> **Problem to work on**:
An exact copy of all the data is required.

[Dataset entries]
---

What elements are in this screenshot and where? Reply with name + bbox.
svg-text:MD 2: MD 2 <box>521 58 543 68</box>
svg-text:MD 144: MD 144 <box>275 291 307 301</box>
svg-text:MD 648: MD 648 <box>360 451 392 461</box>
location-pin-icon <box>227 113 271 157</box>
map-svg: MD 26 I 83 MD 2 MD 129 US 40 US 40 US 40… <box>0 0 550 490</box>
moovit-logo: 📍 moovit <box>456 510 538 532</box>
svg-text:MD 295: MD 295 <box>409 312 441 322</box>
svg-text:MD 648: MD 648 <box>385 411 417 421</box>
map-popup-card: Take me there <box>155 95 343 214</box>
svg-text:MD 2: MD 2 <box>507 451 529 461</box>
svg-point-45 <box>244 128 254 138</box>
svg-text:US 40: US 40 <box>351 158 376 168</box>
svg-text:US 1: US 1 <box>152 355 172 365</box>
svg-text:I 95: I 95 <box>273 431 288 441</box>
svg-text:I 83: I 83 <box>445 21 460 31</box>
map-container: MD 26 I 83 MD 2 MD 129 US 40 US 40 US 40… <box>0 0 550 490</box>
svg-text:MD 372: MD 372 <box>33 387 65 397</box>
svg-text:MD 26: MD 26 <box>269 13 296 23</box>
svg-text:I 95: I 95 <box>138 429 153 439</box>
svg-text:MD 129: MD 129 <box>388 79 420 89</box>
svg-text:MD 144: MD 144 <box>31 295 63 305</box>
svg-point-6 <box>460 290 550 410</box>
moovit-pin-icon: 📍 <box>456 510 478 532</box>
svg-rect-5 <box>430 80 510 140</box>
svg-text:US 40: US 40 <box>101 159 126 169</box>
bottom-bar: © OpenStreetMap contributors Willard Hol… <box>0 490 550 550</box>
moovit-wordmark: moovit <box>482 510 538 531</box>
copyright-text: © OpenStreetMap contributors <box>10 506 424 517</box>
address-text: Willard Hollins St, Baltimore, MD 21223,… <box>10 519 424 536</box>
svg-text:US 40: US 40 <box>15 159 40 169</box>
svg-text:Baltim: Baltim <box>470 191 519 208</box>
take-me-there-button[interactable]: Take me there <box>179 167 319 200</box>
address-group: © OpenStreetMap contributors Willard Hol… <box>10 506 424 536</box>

---

> **Response to this task**:
What elements are in this screenshot and where? Reply with name + bbox.
svg-text:MD 2: MD 2 <box>521 58 543 68</box>
svg-text:MD 144: MD 144 <box>275 291 307 301</box>
svg-text:MD 648: MD 648 <box>360 451 392 461</box>
location-pin-icon <box>227 113 271 157</box>
map-svg: MD 26 I 83 MD 2 MD 129 US 40 US 40 US 40… <box>0 0 550 490</box>
moovit-logo: 📍 moovit <box>456 510 538 532</box>
svg-text:MD 295: MD 295 <box>409 312 441 322</box>
svg-text:MD 648: MD 648 <box>385 411 417 421</box>
map-popup-card: Take me there <box>155 95 343 214</box>
svg-text:MD 2: MD 2 <box>507 451 529 461</box>
svg-point-45 <box>244 128 254 138</box>
svg-text:US 40: US 40 <box>351 158 376 168</box>
svg-text:US 1: US 1 <box>152 355 172 365</box>
svg-text:I 95: I 95 <box>273 431 288 441</box>
svg-text:I 83: I 83 <box>445 21 460 31</box>
map-container: MD 26 I 83 MD 2 MD 129 US 40 US 40 US 40… <box>0 0 550 490</box>
svg-text:MD 372: MD 372 <box>33 387 65 397</box>
svg-text:MD 26: MD 26 <box>269 13 296 23</box>
svg-text:I 95: I 95 <box>138 429 153 439</box>
svg-text:MD 129: MD 129 <box>388 79 420 89</box>
svg-text:MD 144: MD 144 <box>31 295 63 305</box>
svg-point-6 <box>460 290 550 410</box>
moovit-pin-icon: 📍 <box>456 510 478 532</box>
svg-rect-5 <box>430 80 510 140</box>
svg-text:US 40: US 40 <box>101 159 126 169</box>
bottom-bar: © OpenStreetMap contributors Willard Hol… <box>0 490 550 550</box>
moovit-wordmark: moovit <box>482 510 538 531</box>
copyright-text: © OpenStreetMap contributors <box>10 506 424 517</box>
address-text: Willard Hollins St, Baltimore, MD 21223,… <box>10 519 424 536</box>
svg-text:US 40: US 40 <box>15 159 40 169</box>
svg-text:Baltim: Baltim <box>470 191 519 208</box>
take-me-there-button[interactable]: Take me there <box>179 167 319 200</box>
address-group: © OpenStreetMap contributors Willard Hol… <box>10 506 424 536</box>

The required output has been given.